林蔭萌心裏不由犯堵,顧朝晖大病初愈,剛回來上班就被擠兌到了機井房,就算是個好人,恐怕也接受不了這種打擊,何況他前段時間還受了刺激。

為顧朝晖擔心的同時,林蔭萌又在心裏暗罵起了車主任。

車國忠人品不好,全車間的人都有共識,但沒想到他能幹出這種損事兒,這不是欺小淩弱嘛。

林蔭萌思來想去,實在放心不下顧朝晖,便想着找機會去機井房看看。

忙了一上午,也沒抽出功夫,臨下班的時候,她加緊速度趕完了手裏的活,才騰出十分鐘的時間來。

她跟工段長打了個招呼,然後就急匆匆的出了廠房,往西北頭的機井房趕過去了。

路上恰好趕上下班的人潮,和衆人逆向而行,林蔭萌碰到了一兩個熟人,便笑盈盈的打招呼。

“小林子,還沒下班啊。”

她笑着答,“芳姐,我有點事,晚點走。”

兩人擦肩而過,她剛走遠,就有人問那個芳姐,“這姑娘是誰啊?長得挺大方。”

“精紡車間的,長得俊吧,我正打算給她介紹對象呢。”芳姐說着,不由回頭追着林蔭萌的背影看了一陣。

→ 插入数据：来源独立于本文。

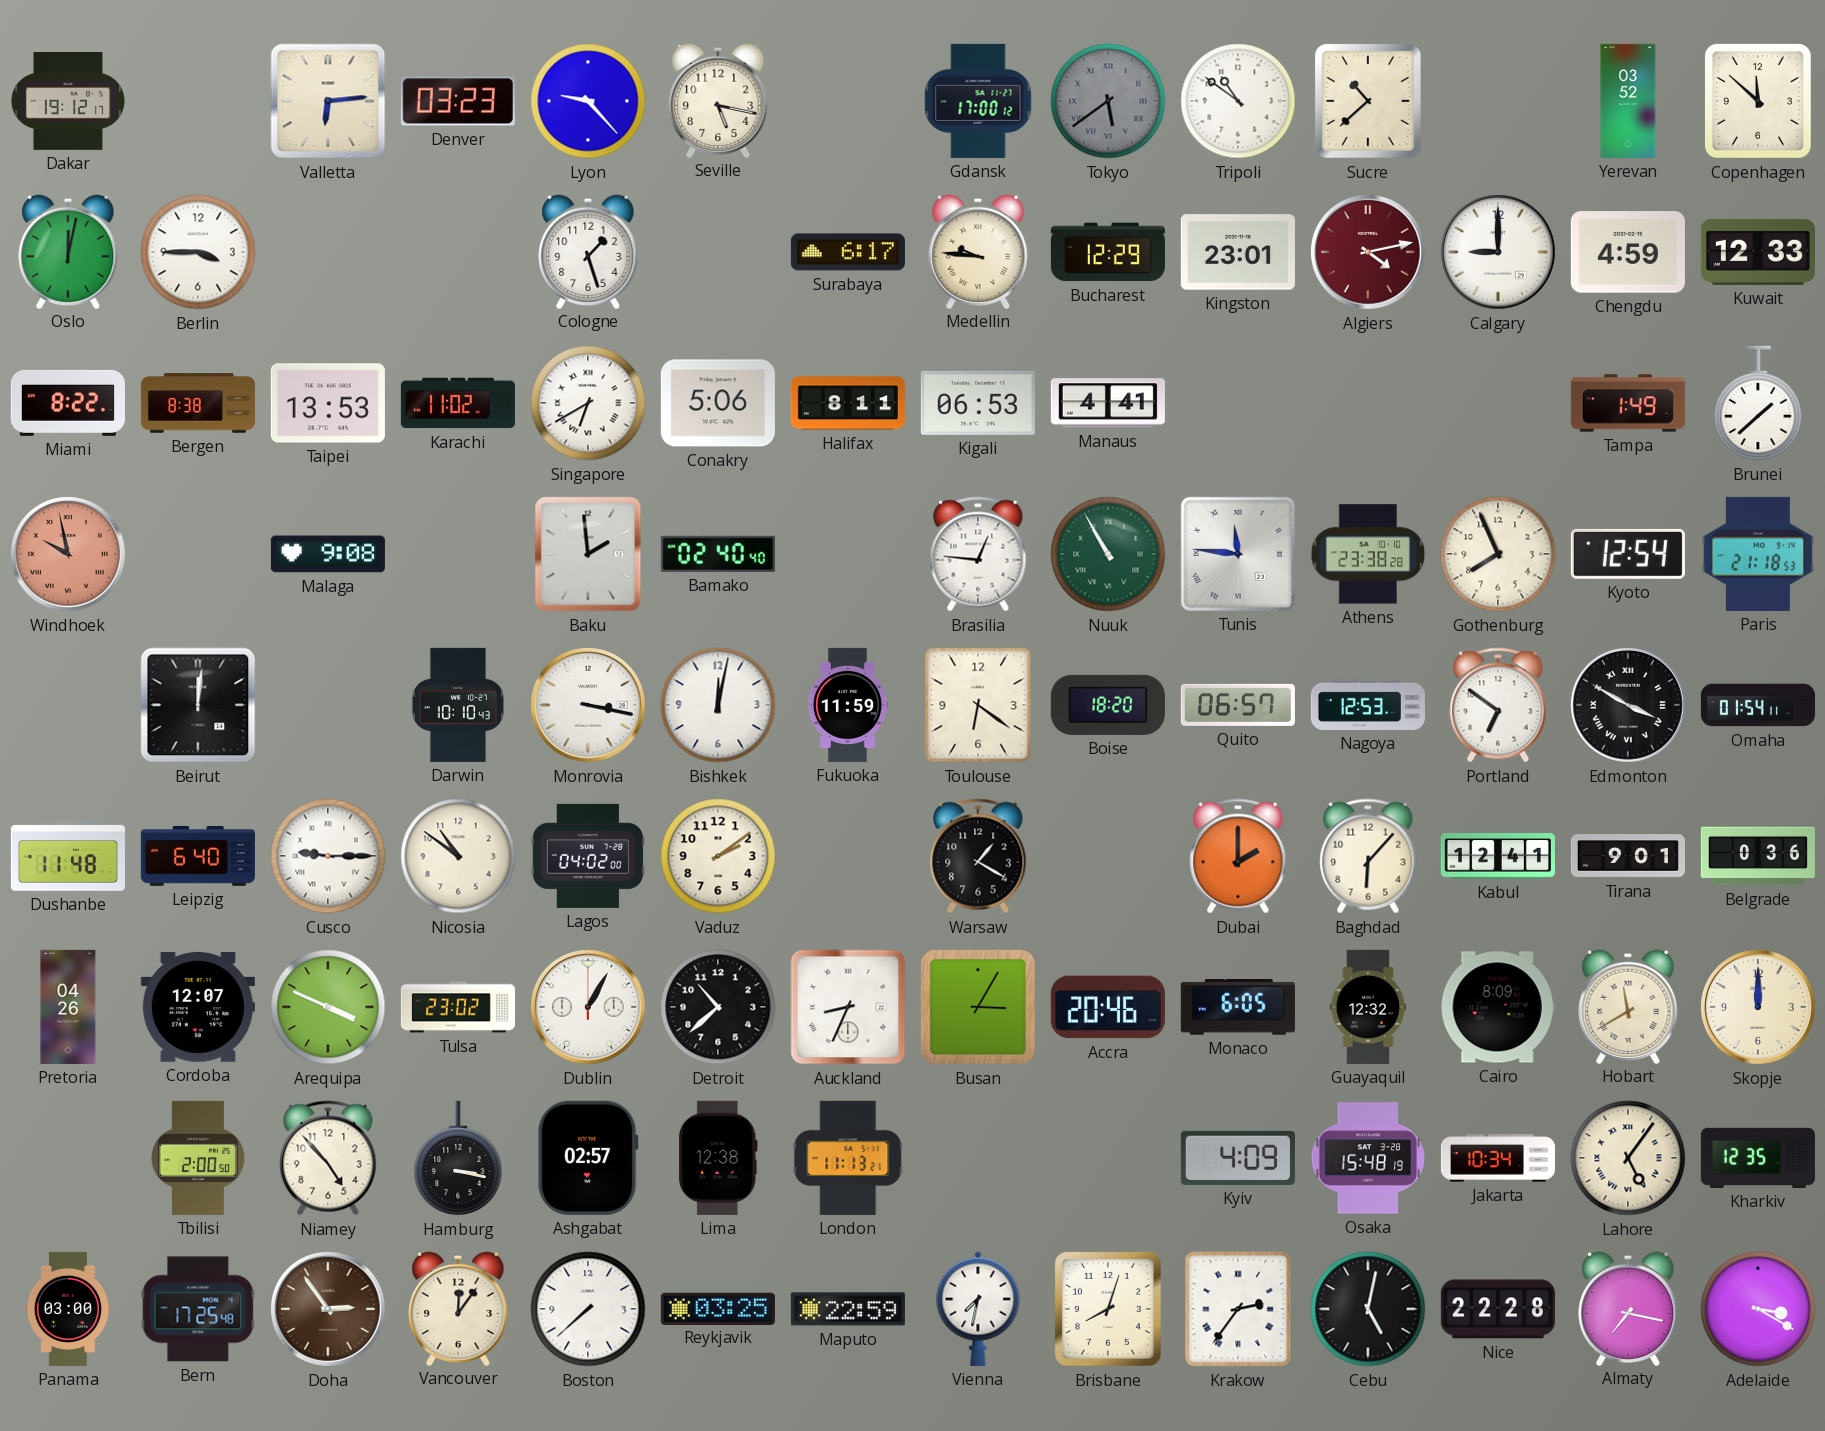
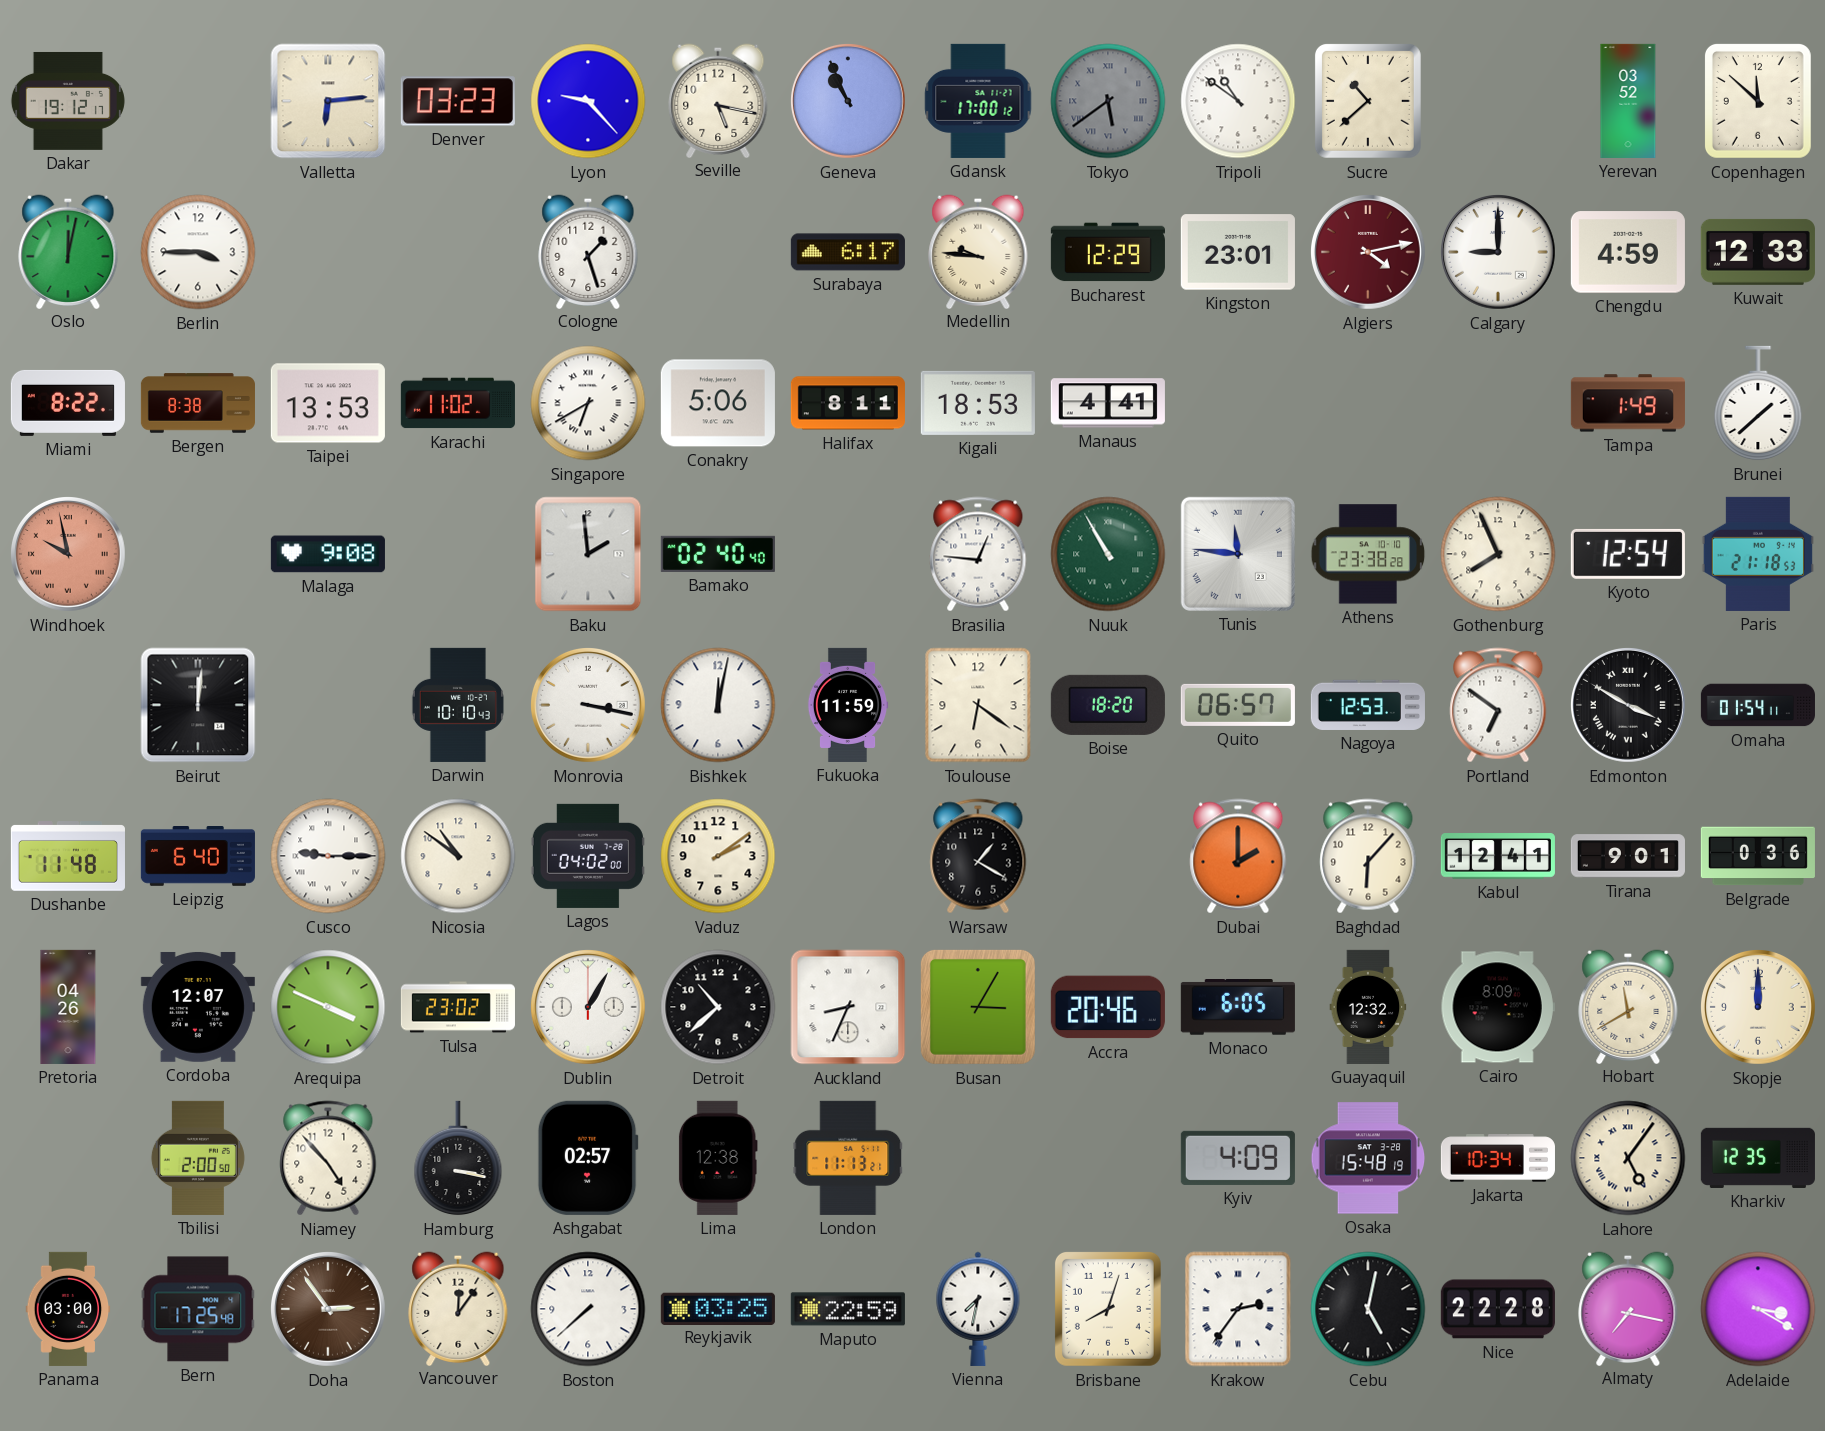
Geneva: none -> 10:56
Kigali: 06:53 -> 18:53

“這麽俊還沒對象?那你幫忙給我表弟介紹介紹吧,我表弟家條件可好了。”

“你表弟?不會是副廠長家的兒子吧?”芳姐有些驚訝的瞪大眼睛。

“就是啊。”另一個說。

“那樣的公子哥還缺對象?可別糊弄我們小林子了,那孩子心實,家裏條件也一般,他媽是寡婦,娘倆個相依為命,挺不容易的。”芳姐有些猶豫。

“誰說副廠長家的兒子就一定是花花公子了,我那表弟為人正派着呢,那姑娘要真像你說的那麽好,沒準就是她的造化,該着她轉了風水,娘兩個該享福了。”

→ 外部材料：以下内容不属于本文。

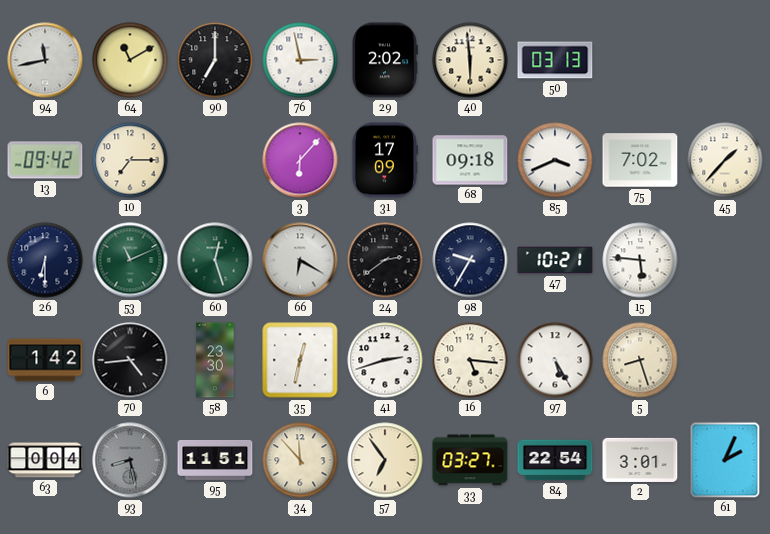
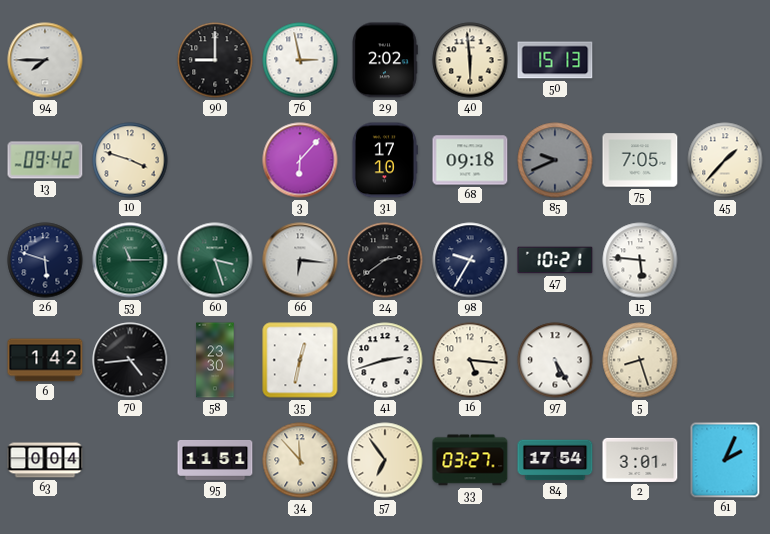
94: 11:43 -> 7:45
64: 11:10 -> none
90: 7:00 -> 9:00
50: 03:13 -> 15:13
10: 7:15 -> 3:48
31: 17:09 -> 17:10
85: 3:41 -> 9:41
85 dial: white -> grey
75: 7:02 -> 7:05
26: 6:30 -> 5:48
53: 11:11 -> 11:15
60: 12:27 -> 3:27
66: 6:20 -> 6:16
93: 8:28 -> none
84: 22:54 -> 17:54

芳姐不由被說得動心,眼睛也跟着發亮,要是真能把林蔭萌和副廠長家的兒子配成對,她這個介紹人的功勞可不小,到時候想調個清閑的崗位還不是一句話的事兒?

已經走遠的林蔭萌對這些事兒全然不知,她正一門心思的想着顧朝晖。

越往西北頭走,越荒涼,人也越少,等到了機井房門前的那條主路時,她發現這裏和前面熱鬧嘈雜的中心廠區完全是兩個世界。

路兩邊是叢生的野草,如今是隆冬時節,野草枯黃雜亂,處處透着蕭索之氣,讓人看了特別心涼。

林蔭萌一邊走一邊在心裏嘆息,眼神都變得黯然了。

當初顧朝晖是多棒的一個小夥子,技術高,幹活麻利,人品穩當,長得還精神,別說是她,估計整個精紡車間的未婚姑娘得有一多半都把他當成了意中人。

可是現在呢,不僅大家都繞着他走,而且還被發配到了這麽個鬼地方。

她心裏有些憤懑,可又知道不應該過多的責怪其他人,真正可惡的也就是車國忠。

林蔭萌一路上都在為顧朝晖打抱不平,等她回過神的時候,發現已經到了機井房門口,敲門之後來開門的果然是意料中的人。

見顧朝晖盯着自己看,林蔭萌的臉一下子就紅了,她先是不好意思的低下了頭,但還沒等顧朝晖問她,她又迅速擡起了頭,眼睛明亮的迎着顧朝晖詢問的眼神,道,“顧工,你認識我麽?咱倆是一個車間的。”

顧朝晖看着眼前落落大方的姑娘,心生疑窦?這人要幹啥?一個大姑娘孤身一人跑到這麽偏遠的地方,而且看樣子是奔着自己這個“瘋子”來得?

“嗯,有印象。你是姓林吧。”顧朝晖表現的很冷淡,他沒露出笑模樣。

畢竟這姑娘來的莫名其妙,經歷過前世今生的種種人情冷暖之後,他已經不指望對方找他是有什麽好事兒,最好的結果就是啥事兒沒有才好。

林蔭萌确實沒事兒,但她既然來了,就是“沒事兒找事兒”來得。

顧朝晖打量她的時候,她也在打量對方,而且眼神還挺露骨,一點沒避諱。

惹得顧朝晖在心裏冷笑,敢情這位大小姐是特意過來參觀“瘋子”的?

“沒想到你還真記得我。”聽對方認出了自己,林蔭萌才想起來收斂自己有些放肆的眼神,後知後覺的微紅了臉。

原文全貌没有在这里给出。